=== Dataset entries ===
BEGIN

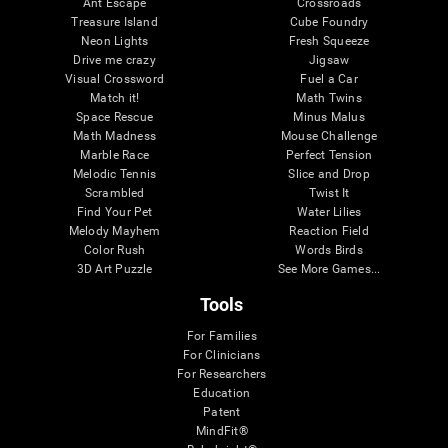
Ant Escape
Crossroads
Treasure Island
Cube Foundry
Neon Lights
Fresh Squeeze
Drive me crazy
Jigsaw
Visual Crossword
Fuel a Car
Match it!
Math Twins
Space Rescue
Minus Malus
Math Madness
Mouse Challenge
Marble Race
Perfect Tension
Melodic Tennis
Slice and Drop
Scrambled
Twist It
Find Your Pet
Water Lilies
Melody Mayhem
Reaction Field
Color Rush
Words Birds
3D Art Puzzle
See More Games...
Tools
For Families
For Clinicians
For Researchers
Education
Patent
MindFit®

END

=== Problem requirements ===
Since the pictures don't belong in the copy, copy only the rest of the entries above exactly.

=== Finished exercise ===
Ant Escape
Crossroads
Treasure Island
Cube Foundry
Neon Lights
Fresh Squeeze
Drive me crazy
Jigsaw
Visual Crossword
Fuel a Car
Match it!
Math Twins
Space Rescue
Minus Malus
Math Madness
Mouse Challenge
Marble Race
Perfect Tension
Melodic Tennis
Slice and Drop
Scrambled
Twist It
Find Your Pet
Water Lilies
Melody Mayhem
Reaction Field
Color Rush
Words Birds
3D Art Puzzle
See More Games...
Tools
For Families
For Clinicians
For Researchers
Education
Patent
MindFit®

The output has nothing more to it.